Pakistan Observer - 26. August 2011

Die NATO zerstört ein weiteres Land
Geopolitische Anmerkungen aus Indien

Von M. D. Nalapat (*)


Vor einigen Jahren schrieb dieser Kolumnist auf der indischen Internetseite www.bharat-rakshak.com über die NATO-Armeen, sie ähnelten einer Horde Affen. Eine solche Streitmacht könne - auf ein umgrenztes Gebiet losgelassen - enormen Schaden anrichten, sei aber nicht in der Lage, wieder Ordnung in die angerichtete Zerstörung zu bringen.

Genau das hat die Welt im Irak erlebt. Trotz der über ein Jahrzehnt währenden Sanktionen, die auf direktem Wege fast eine Million zusätzliche Menschenleben in diesem Zeitraum kosteten (aufgrund des Mangels, der durch die von der UNO abgesegneten Maßnahmen entstand), war das Regime von Saddam Hussein in der Lage, die Menschen im Irak mit Nahrungsmitteln, Energie und Wohnraum zu versorgen, wohingegen das Land und seine Bevölkerung acht Jahre nach der "Befreiung" durch führende NATO-Mitglieder schlechter dran sind als vor der Invasion von 2003, die zur Hinrichtung Saddam Husseins führte.

Was Afghanistan angeht, befindet sich, nachdem die modernste Militärmacht der Welt ein Jahrzehnt lang gegen einen zusammengewürfelten Haufen Aufständischer gekämpft hat, über ein Drittel des Landes wieder in Händen der Taliban, während ein Fünftel des verbliebenen an der Schwelle des gleichen Schicksals steht. Aufgrund ihres Unvermögens, diese Macht zu unterwerfen, klammert sich die NATO verzweifelt an Pläne, die "gemäßigten Taliban" einzuspannen - der Begriff ist schon ein Widerspruch in sich.

Serbien muß sich noch von seiner kurzen Schlacht mit der NATO erholen, und nun gesellt sich Libyen der wachsenden Liste der Staaten zu, die durch die Beachtung der NATO zerstört wurden.

Offensichtlich zögerten die hohen Tiere einer Militärallianz, die zu dem Zweck geschaffen worden war, in Europa gegen die UdSSR zu kämpfen, den Laden zu schließen. Deshalb wurde die NATO von ihnen neu als militärisches Instrument für eine Vielzahl von Einsatzmöglichkeiten gestaltet, insbesondere gegen "asymmetrische Bedrohungen" - ein Begriff, mit dem Länder bezeichnet werden, die über eine schlecht aufgestellte Armee verfügen.

Sowohl Saddam Hussein als auch Muammar Ghaddafi leisteten dem Diktat der NATO-Mächte Folge und verzichteten auf mögliche in ihrem Besitz befindliche Massenvernichtungswaffen - im Gegensatz zu Syrien und Nordkorea, zwei Ländern, die infolge dessen von der NATO unbehelligt blieben.

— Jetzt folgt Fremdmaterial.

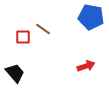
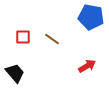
brown line: moved 9 px right, 10 px down
red arrow: moved 1 px right; rotated 12 degrees counterclockwise
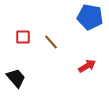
blue pentagon: moved 1 px left
brown line: moved 1 px left, 3 px down; rotated 14 degrees clockwise
black trapezoid: moved 1 px right, 5 px down
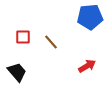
blue pentagon: rotated 15 degrees counterclockwise
black trapezoid: moved 1 px right, 6 px up
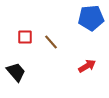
blue pentagon: moved 1 px right, 1 px down
red square: moved 2 px right
black trapezoid: moved 1 px left
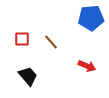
red square: moved 3 px left, 2 px down
red arrow: rotated 54 degrees clockwise
black trapezoid: moved 12 px right, 4 px down
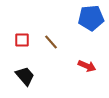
red square: moved 1 px down
black trapezoid: moved 3 px left
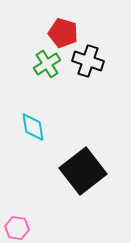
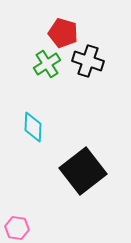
cyan diamond: rotated 12 degrees clockwise
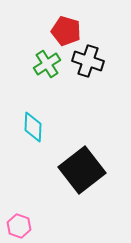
red pentagon: moved 3 px right, 2 px up
black square: moved 1 px left, 1 px up
pink hexagon: moved 2 px right, 2 px up; rotated 10 degrees clockwise
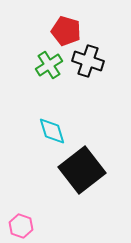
green cross: moved 2 px right, 1 px down
cyan diamond: moved 19 px right, 4 px down; rotated 20 degrees counterclockwise
pink hexagon: moved 2 px right
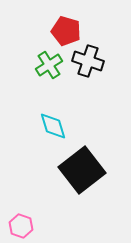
cyan diamond: moved 1 px right, 5 px up
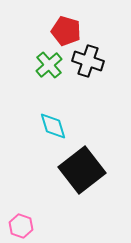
green cross: rotated 8 degrees counterclockwise
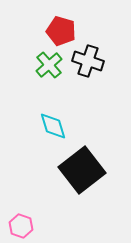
red pentagon: moved 5 px left
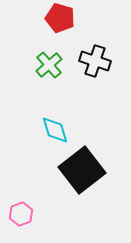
red pentagon: moved 1 px left, 13 px up
black cross: moved 7 px right
cyan diamond: moved 2 px right, 4 px down
pink hexagon: moved 12 px up; rotated 20 degrees clockwise
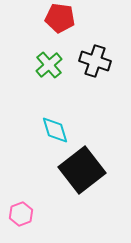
red pentagon: rotated 8 degrees counterclockwise
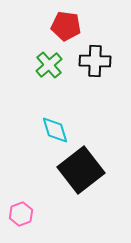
red pentagon: moved 6 px right, 8 px down
black cross: rotated 16 degrees counterclockwise
black square: moved 1 px left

Offenkundig sind die Militärstrategen der Allianz nur gegen jene Gegner zu handeln bereit, die ihre konventionelle Schlagkraft soweit abgebaut haben, daß sie keine ernstzunehmende Gefahr mehr für die Allianz darstellen. Wären George W. Bush und Tony Blair wirklich von den eigenen Behauptungen überzeugt gewesen, daß Saddam Hussein im Besitz von Massenvernichtungswaffen sei, hätten sie niemals ihre Streitkräfte so in den Irak geschickt, wie sie es taten.

Wie in diesen Kolumnen angemerkt, war Ghaddafis Schicksal besiegelt, als er dem Rat seiner von Europa geblendeten Söhne folgte, abzurüsten und das Überleben seines Regimes in die Hände der NATO zu legen. Seit 2003 baute Muammar Ghaddafi sein MVW-Programm ab, stimmte seine Geheimdienste mit denen der NATO ab und akzeptierte im allgemeinen jede der ihm gemachten Vorschriften.

Wäre die NATO ein Bündnispartner gewesen, der Gegenseitigkeit respektiert, hätte all das dazu führen müssen, daß die NATO seinen Konflikt mit Teilen der Bevölkerung ignoriert, so wie es im Fall Bahrains zu sehen war. Dort ließ man der Familie zur Klärung der Situation freie Hand.

Stattdessen änderte sich die Lage, als Nicolas Sarkozy von französischen Banken informiert wurde, daß Oberst Ghaddafi die enormen Einlagen Libyens abziehen und an Institute in China überweisen könnte, und als er erfuhr, daß sich mehrere Verträge, die französische Firmen erwartet hatten, in Luft auflösen könnten, weil Ghaddafi weniger für französische Waffen und andere Spielzeuge und mehr für das Sozialwesen ausgeben wollte. An Libyen mußte ein Exempel statuiert werden, damit nicht andere arabische Regierungen auf die Idee kommen, ihr Geld als Reaktion auf den Verlust allein von 1,3 Billionen US-Dollar des Golf-Kooperationsrats (GKR) und seiner Bevölkerung aufgrund des 2008 von Banken und anderen Finanzinstituten mit Sitz im NATO-Block begangenen Finanzbetrugs an einen anderen Ort als innerhalb des NATO-Blocks zu verlagern.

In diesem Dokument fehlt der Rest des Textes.